[Page-level text extractions]
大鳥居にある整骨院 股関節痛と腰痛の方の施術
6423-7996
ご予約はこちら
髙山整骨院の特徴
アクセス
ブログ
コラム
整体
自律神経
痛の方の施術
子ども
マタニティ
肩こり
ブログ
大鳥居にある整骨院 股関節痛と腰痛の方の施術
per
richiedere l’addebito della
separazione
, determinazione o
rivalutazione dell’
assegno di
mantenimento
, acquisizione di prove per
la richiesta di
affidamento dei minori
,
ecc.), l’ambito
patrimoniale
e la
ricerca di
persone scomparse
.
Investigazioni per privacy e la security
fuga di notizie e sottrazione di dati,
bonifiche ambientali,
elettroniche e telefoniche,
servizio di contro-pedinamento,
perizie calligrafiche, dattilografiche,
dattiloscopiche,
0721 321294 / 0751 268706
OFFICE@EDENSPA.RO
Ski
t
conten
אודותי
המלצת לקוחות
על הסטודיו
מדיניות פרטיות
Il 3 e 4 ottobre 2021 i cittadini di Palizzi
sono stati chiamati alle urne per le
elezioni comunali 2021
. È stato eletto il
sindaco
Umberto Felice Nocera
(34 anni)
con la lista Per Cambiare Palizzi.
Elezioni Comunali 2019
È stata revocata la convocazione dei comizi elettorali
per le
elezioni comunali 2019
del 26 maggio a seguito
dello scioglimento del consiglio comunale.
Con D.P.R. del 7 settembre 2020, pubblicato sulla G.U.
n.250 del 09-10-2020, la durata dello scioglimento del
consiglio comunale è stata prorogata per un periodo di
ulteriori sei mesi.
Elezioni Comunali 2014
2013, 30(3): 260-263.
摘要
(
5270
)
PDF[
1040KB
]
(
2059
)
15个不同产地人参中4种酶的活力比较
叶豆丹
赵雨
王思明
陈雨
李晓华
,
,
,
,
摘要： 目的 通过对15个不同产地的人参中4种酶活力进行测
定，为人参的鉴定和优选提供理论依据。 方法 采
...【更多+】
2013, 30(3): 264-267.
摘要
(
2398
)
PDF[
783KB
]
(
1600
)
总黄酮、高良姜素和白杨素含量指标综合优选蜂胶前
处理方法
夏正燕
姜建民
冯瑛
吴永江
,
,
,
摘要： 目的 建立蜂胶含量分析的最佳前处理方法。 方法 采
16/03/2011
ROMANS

= About this exercise =
Among the lines of the records, copy out each one that contains the word "consiglio".

= Final answer =
dello scioglimento del consiglio comunale.
consiglio comunale è stata prorogata per un periodo di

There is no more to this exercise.